Researchers: Johan Grönqvist, Christian Rosdahl, Olle Kjellqvist, Frida Heskebeck, Carolina Bergeling, Bo Bernhardsson, Anders Rantzer
There are many important applications where classical physics based models need to be combined with machine learning tools. A good example is in autonomous driving, where automotive industry have extensive experience of control technology such as ABS braking, cruise control and ESP systems for vehicle stabilization. This technology now needs to be combined with machine learning methods to analyze traffic situations and human behavior. To do this in a safe and robust manner, it is essential to understand how learning algorithms for discrete sequential decision-making can interact with continuous physics based dynamics. Many other applications can be found. In the energy sector, well established control solutions for power networks and generators are increasingly being combined with learning algorithms for consumer behavior and decision-making, to minimize costs and optimize efficiency. In medicine, standard practice for disease therapies is combined with expert systems and sequential decision-making for medical diagnosis.

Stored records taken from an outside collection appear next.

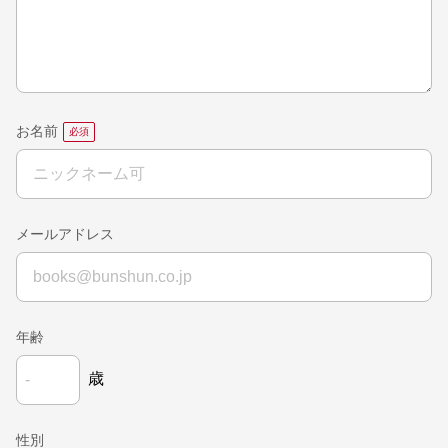
お名前
メールアドレス
年齢
歳
性別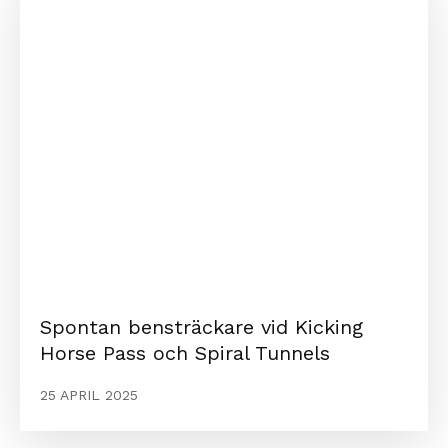
Spontan bensträckare vid Kicking
Horse Pass och Spiral Tunnels
25 APRIL 2025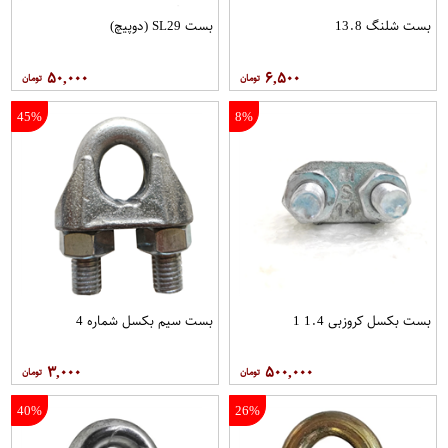
بست شلنگ 13.8
بست SL29 (دوپیچ)
۵۰,۰۰۰
۶,۵۰۰
45%
8%
بست بکسل کروزبی 1.4 1
بست سیم بکسل شماره 4
۳,۰۰۰
۵۰۰,۰۰۰
40%
26%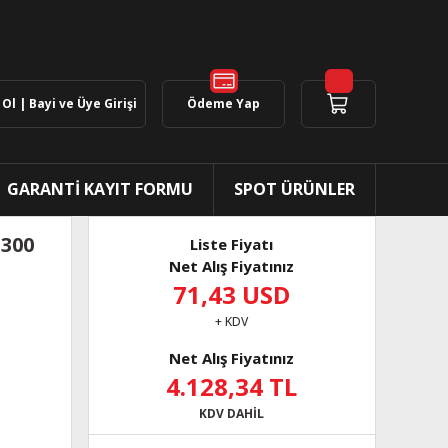
Ol | Bayi ve Üye Girişi
Ödeme Yap
GARANTİ KAYIT FORMU
SPOT ÜRÜNLER
300
Liste Fiyatı
Net Alış Fiyatınız
71,43 USD
+ KDV
Net Alış Fiyatınız
4.128,34 TL
KDV DAHİL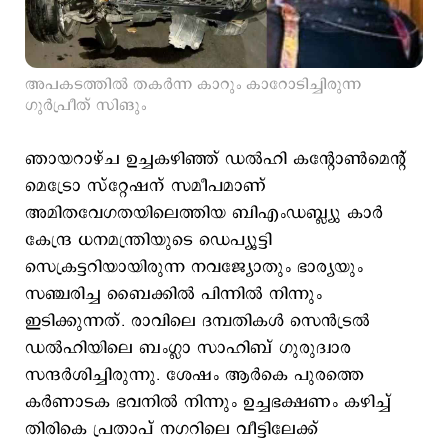
അപകടത്തില്‍ തകര്‍ന്ന കാറും കാറോടിച്ചിരുന്ന
ഗുര്‍പ്രീത് സിങും
ഞായറാഴ്ച ഉച്ചകഴിഞ്ഞ് ഡൽഹി കന്റോൺമെന്‍റ്
മെട്രോ സ്റ്റേഷന് സമീപമാണ്
അമിതവേഗതയിലെത്തിയ ബിഎംഡബ്ല്യു കാർ
കേന്ദ്ര ധനമന്ത്രിയുടെ ഡെപ്യൂട്ടി
സെക്രട്ടറിയായിരുന്ന നവജ്യോതും ഭാര്യയും
സഞ്ചരിച്ച ബൈക്കില്‍ പിന്നില്‍ നിന്നും
ഇടിക്കുന്നത്. രാവിലെ ദമ്പതികൾ സെൻട്രൽ
ഡൽഹിയിലെ ബംഗ്ലാ സാഹിബ് ഗുരുദ്വാര
സന്ദർശിച്ചിരുന്നു. ശേഷം ആർകെ പുരത്തെ
കർണാടക ഭവനിൽ നിന്നും ഉച്ചഭക്ഷണം കഴിച്ച്
തിരികെ പ്രതാപ് നഗറിലെ വീട്ടിലേക്ക്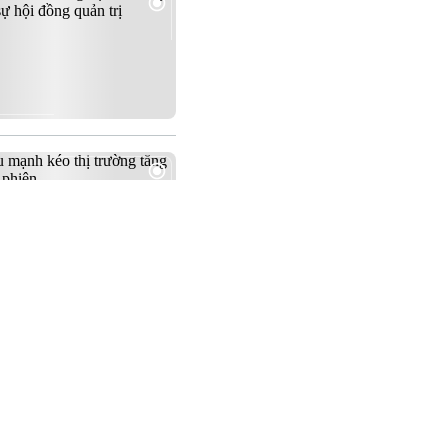
Tìm kiếm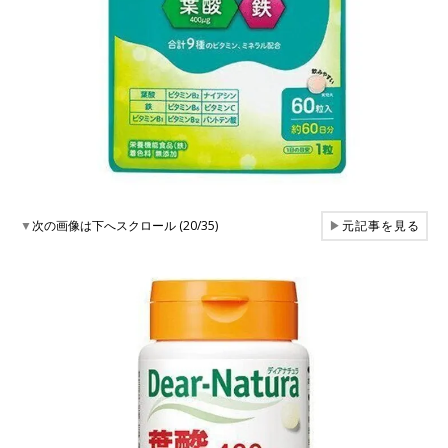
▼
次の画像は下へスクロール (20/35)
▶
元記事を見る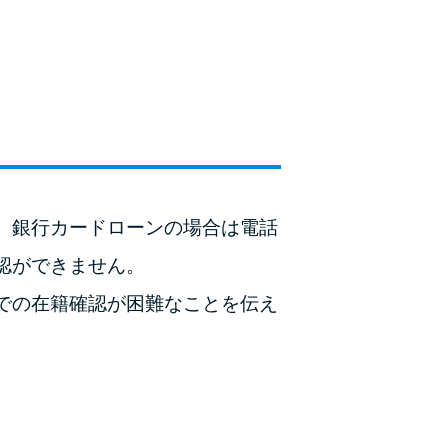
ラックか確かめる方法
アコムとレイクどっちがいいの？ カードロー
ンの選び方を徹底解説！
プロミスの返済方法を徹底解説！ もっとも便
利でお得な返済方法はどれ？
年収が低い＆他社借入があると落ちる？バンク
、銀行カードローンの場合は電話
イックの口コミを分析
認ができません。
みずほ銀行カードローンの問い合わせ先とシー
での在籍確認が困難なことを伝え
ン別の問い合わせ方法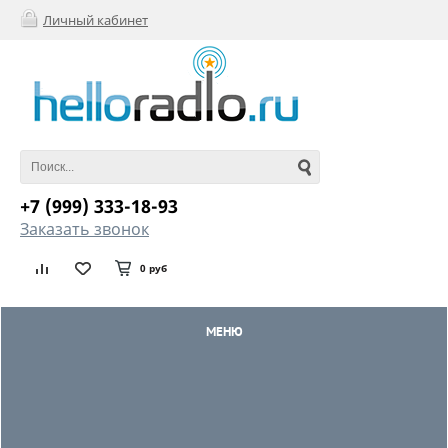
Личный кабинет
+7 (999) 333-18-93
Заказать звонок
0 руб
МЕНЮ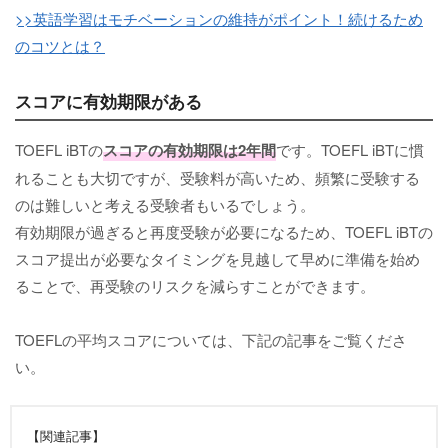
>>英語学習はモチベーションの維持がポイント！続けるため
のコツとは？
スコアに有効期限がある
TOEFL iBTの
スコアの有効期限は2年間
です。TOEFL iBTに慣
れることも大切ですが、受験料が高いため、頻繁に受験する
のは難しいと考える受験者もいるでしょう。
有効期限が過ぎると再度受験が必要になるため、TOEFL iBTの
スコア提出が必要なタイミングを見越して早めに準備を始め
ることで、再受験のリスクを減らすことができます。
TOEFLの平均スコアについては、下記の記事をご覧くださ
い。
【関連記事】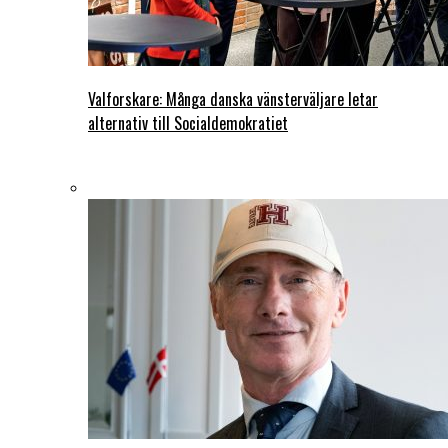
Valforskare: Många danska vänsterväljare letar
alternativ till Socialdemokratiet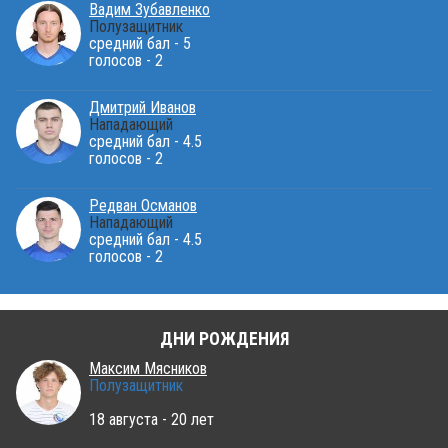
Вадим Зубавленко
Полузащитник
средний бал - 5
голосов - 2
Дмитрий Иванов
Нападающий
средний бал - 4.5
голосов - 2
Редван Османов
Нападающий
средний бал - 4.5
голосов - 2
ДНИ РОЖДЕНИЯ
Максим Мясников
Полузащитник
18 августа - 20 лет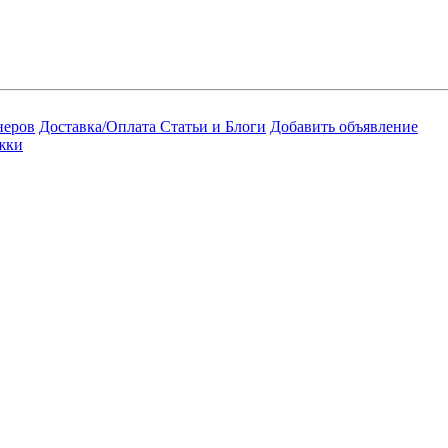
неров
Доставка/Оплата
Статьи и Блоги
Добавить объявление
жки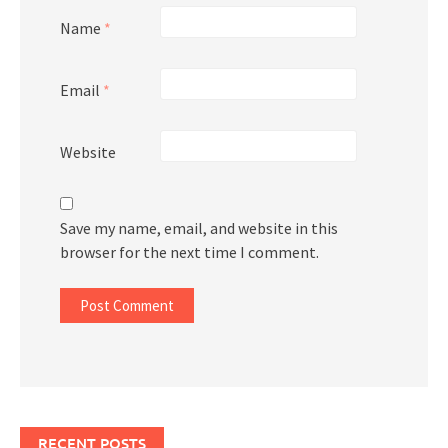
Name
*
Email
*
Website
Save my name, email, and website in this
browser for the next time I comment.
RECENT POSTS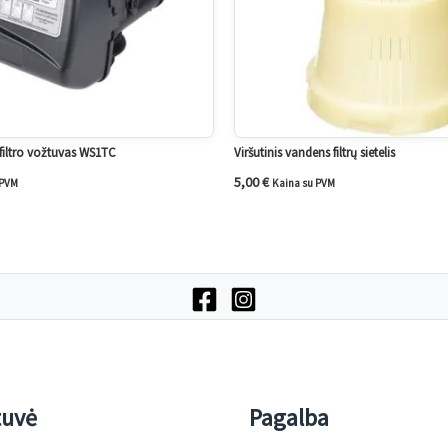
 filtro vožtuvas WS1TC
Viršutinis vandens filtrų sietelis
5,00
€
 PVM
Kaina su PVM
tuvė
Pagalba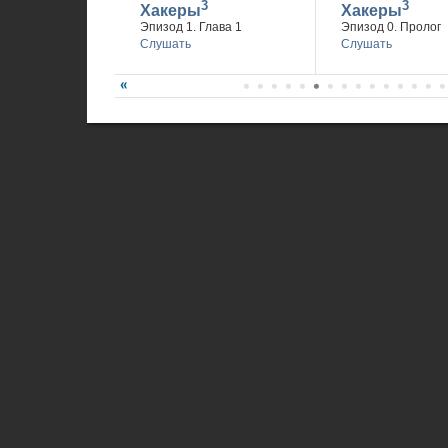
3
3
Хакеры
Хакеры
Эпизод 1. Глава 1
Эпизод 0. Пролог
Слушать
Слушать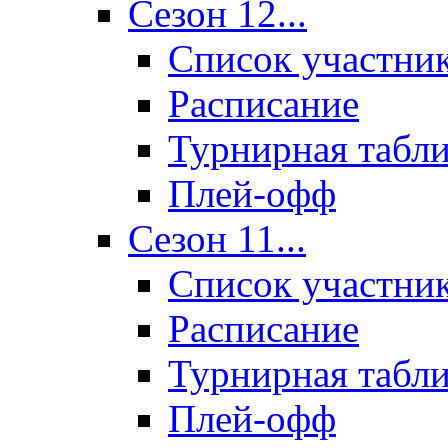
Сезон 12...
Список участни
Расписание
Турнирная табл
Плей-офф
Сезон 11...
Список участни
Расписание
Турнирная табл
Плей-офф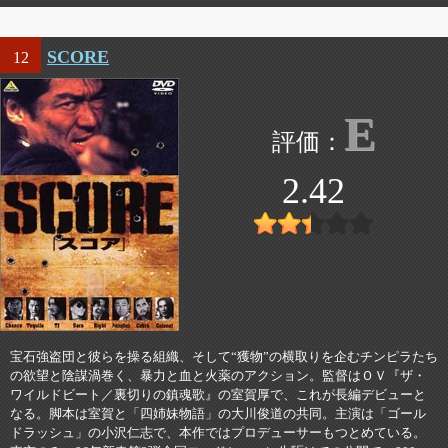
SCORE
12
E
2.42
宝石強盗団と彼らを操る組織、そして“獲物”の横取りを企むチンピラたち
の欲望と陰謀渦巻く、暴力と血と火薬のアクション。監督はＯＶ『ザ・
ワイルドビート／裏切りの鎮魂歌』の室賀厚で、これが長編デビューと
なる。脚本は室賀と「四姉妹物語」の大川俊道の共同。主演は「ゴール
ドラッシュ」の小沢仁志で、本作ではプロデューサーもつとめている。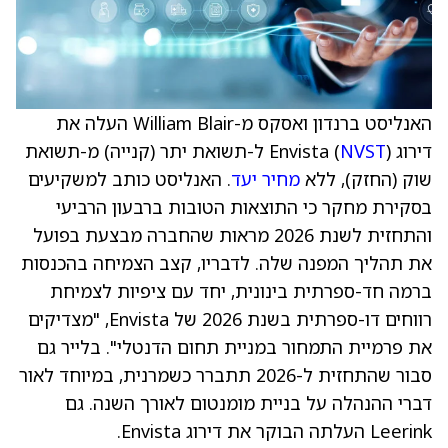
האנליסט ברנדון ואסקס מ-William Blair העלה את
דירוג Envista (
NVST
) ל-תשואת יתר (קנייה) מ-תשואת
שוק (החזק), ללא
מחיר יעד
. האנליסט כותב למשקיעים
בסקירת מחקר כי התוצאות הטובות ברבעון הרביעי
והתחזית לשנת 2026 מראות שהחברה מבצעת בפועל
את תהליך המפנה שלה. לדבריו, קצב הצמיחה בהכנסות
ברמה חד-ספרתית בינונית, יחד עם ציפיות לצמיחת
רווחים דו-ספרתית בשנת 2026 של Envista, "מצדיקים
את פרמיית התמחור במניית תחום הדנטלי". בלייר גם
סבור שהתחזית ל-2026 תתברר כשמרנית, במיוחד לאור
דברי ההנהלה על בניית מומנטום לאורך השנה. גם
Leerink העלתה הבוקר את דירוג Envista.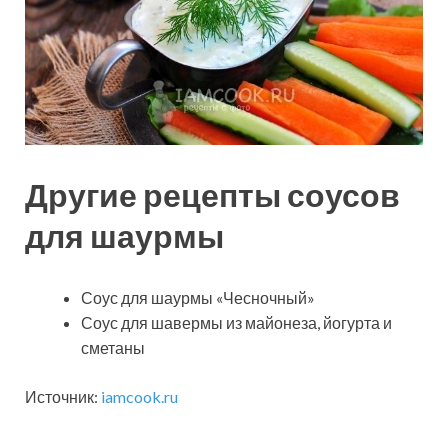
Другие рецепты соусов
для шаурмы
Соус для шаурмы «Чесночный»
Соус для шавермы из майонеза, йогурта и
сметаны
Источник:
iamcook.ru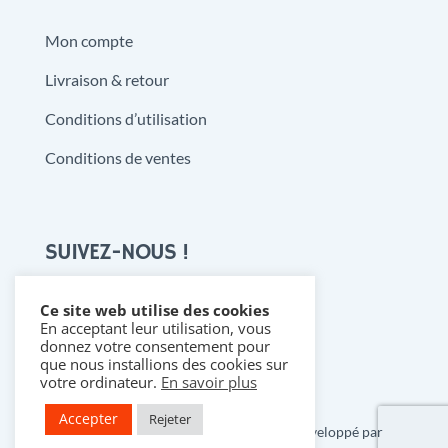
Mon compte
Livraison & retour
Conditions d’utilisation
Conditions de ventes
SUIVEZ-NOUS !
Ce site web utilise des cookies
En acceptant leur utilisation, vous

donnez votre consentement pour
que nous installions des cookies sur
votre ordinateur.
En savoir plus
Accepter
Rejeter
Copyright 2021 @ Denistoys & BD • Développé par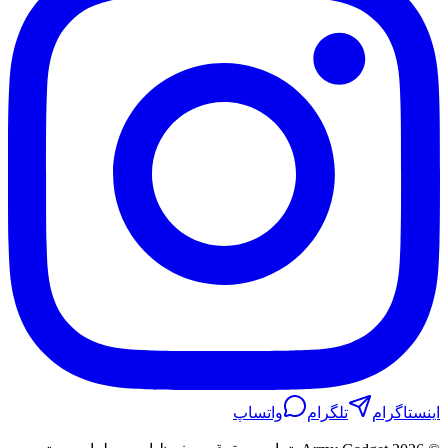
اینستاگرام
تلگرام
واتساپ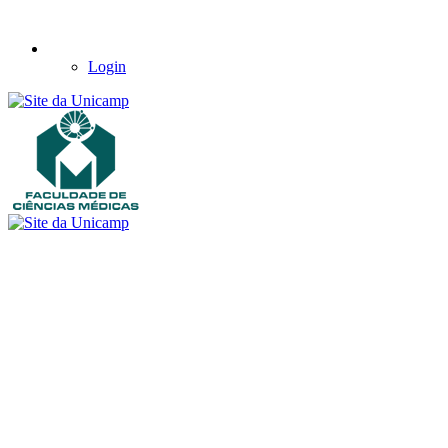
Login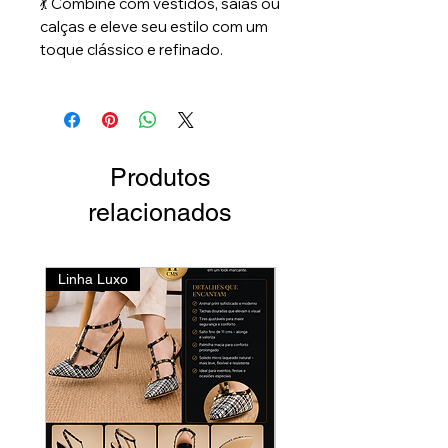
💃 Combine com vestidos, saias ou
calças e eleve seu estilo com um
toque clássico e refinado.
Produtos
relacionados
Linha Luxo
Lançamento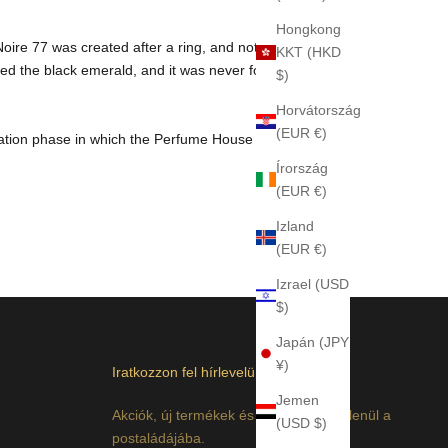
Hongkong
oire 77 was created after a ring, and not just any ring,
KKT (HKD
lled the black emerald, and it was never found. What
$)
Horvátország
(EUR €)
ation phase in which the Perfume House Krigler
Írország
(EUR €)
Izland
(EUR €)
Izrael (USD
$)
Japán (JPY
¥)
Iratkozzon fel hírlevelünkre
Jemen
Akciók, új termékek és akciók. Közvetlenül a
(USD $)
postaládájába.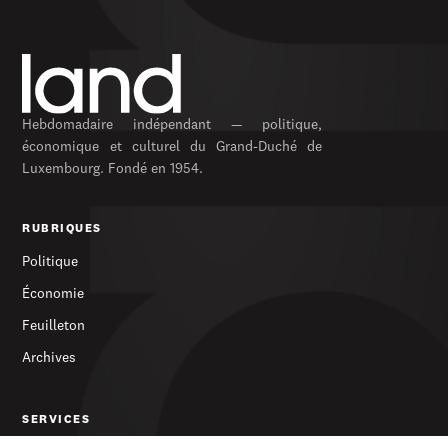
Hebdomadaire indépendant — politique,
économique et culturel du Grand-Duché de
Luxembourg. Fondé en 1954.
RUBRIQUES
Politique
Économie
Feuilleton
Archives
SERVICES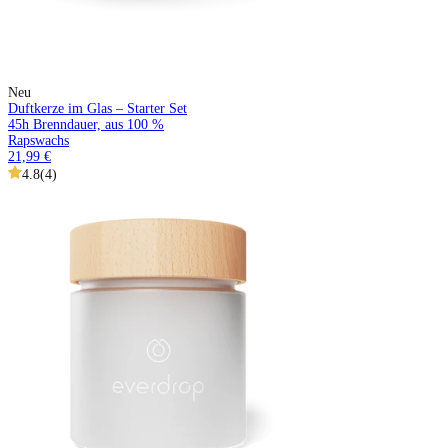
Neu
Duftkerze im Glas – Starter Set
45h Brenndauer, aus 100 %
Rapswachs
21,99 €
4.8
(
4
)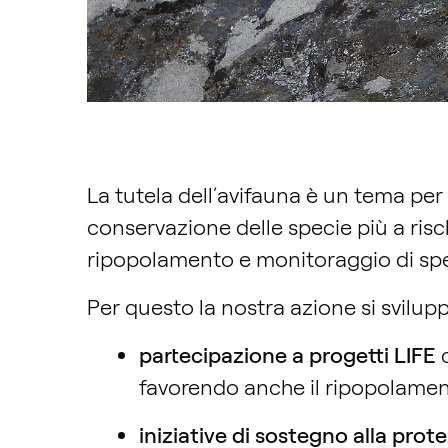
La tutela dell’avifauna è un tema pe
conservazione delle specie più a risc
ripopolamento e monitoraggio di spe
Per questo la nostra azione si svilup
partecipazione a progetti LIFE
favorendo anche il ripopolamen
iniziative di sostegno alla prot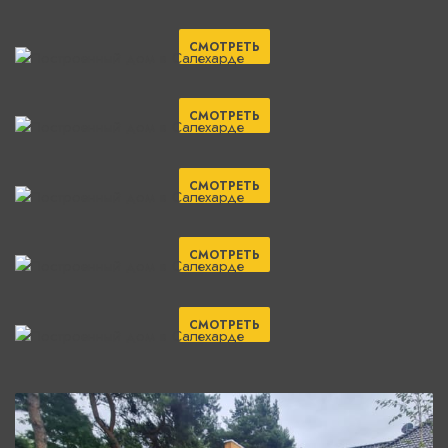
СМОТРЕТЬ
СМОТРЕТЬ
СМОТРЕТЬ
СМОТРЕТЬ
СМОТРЕТЬ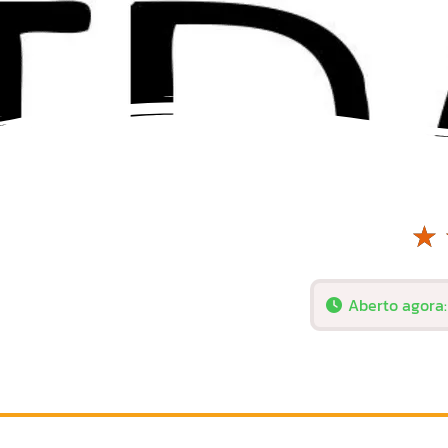
☆
Aberto agora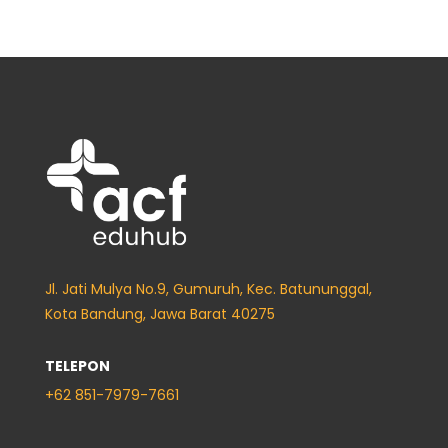
Jl. Jati Mulya No.9, Gumuruh, Kec. Batununggal,
Kota Bandung, Jawa Barat 40275
TELEPON
+62
851-7979-7661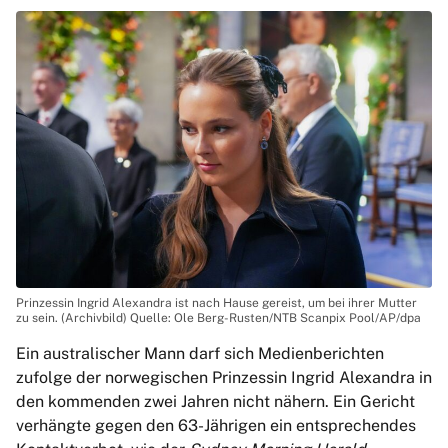
Prinzessin Ingrid Alexandra ist nach Hause gereist, um bei ihrer Mutter
zu sein. (Archivbild) Quelle: Ole Berg-Rusten/NTB Scanpix Pool/AP/dpa
Ein australischer Mann darf sich Medienberichten
zufolge der norwegischen Prinzessin Ingrid Alexandra in
den kommenden zwei Jahren nicht nähern. Ein Gericht
verhängte gegen den 63-Jährigen ein entsprechendes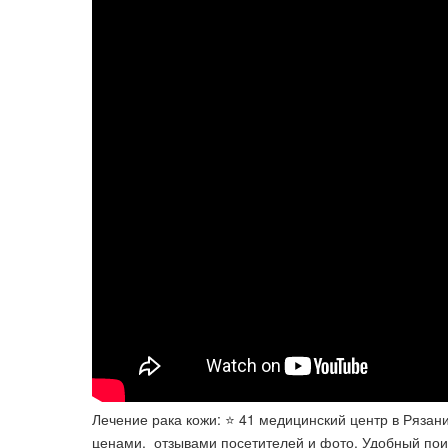
Лечение рака кожи: ⭐️ 41 медицинский центр в Рязан
ценами, ️ отзывами посетителей и фото. Удобный пои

In our collaboration project with Alexandre Proutiere at KTH the aim is to bridge the gap between machine learning and control engineering. These research fields have traditionally evolved more or less separately, but in recent years the intersections in terms of applications as well theoretical challenges have been growing. This project is concerned with sequential decision making in systems whose dynamics are initially unknown, i.e., with adaptive control or reinforcement learning. Statistical models are of fundamental importance in both areas, but while learning theory has been focused on sample complexity and regret, the corresponding control literature is discussing stability robustness and asymptotic performance. An important focus of our project is the tradeoff between exploration and exploitation, sometimes known as "dual control". The optimal tradeoff strategy can be formulated as the solution to a dynamic programming problem. We study properties of the solution as well as computational schemes. Optimal strategies are compared with common heuristics, both in control and reinforcement learning.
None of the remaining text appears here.